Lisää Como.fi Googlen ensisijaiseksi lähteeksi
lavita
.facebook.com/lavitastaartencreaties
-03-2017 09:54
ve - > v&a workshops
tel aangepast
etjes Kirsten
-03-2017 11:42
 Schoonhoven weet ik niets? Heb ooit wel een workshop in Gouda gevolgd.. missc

* * *

What is expected :: Transcribe the line that contains "etjes Kirsten" exactly, then each line after it through the end of the material. Nothing else belongs in the output.

Result ::
etjes Kirsten
-03-2017 11:42
 Schoonhoven weet ik niets? Heb ooit wel een workshop in Gouda gevolgd.. missc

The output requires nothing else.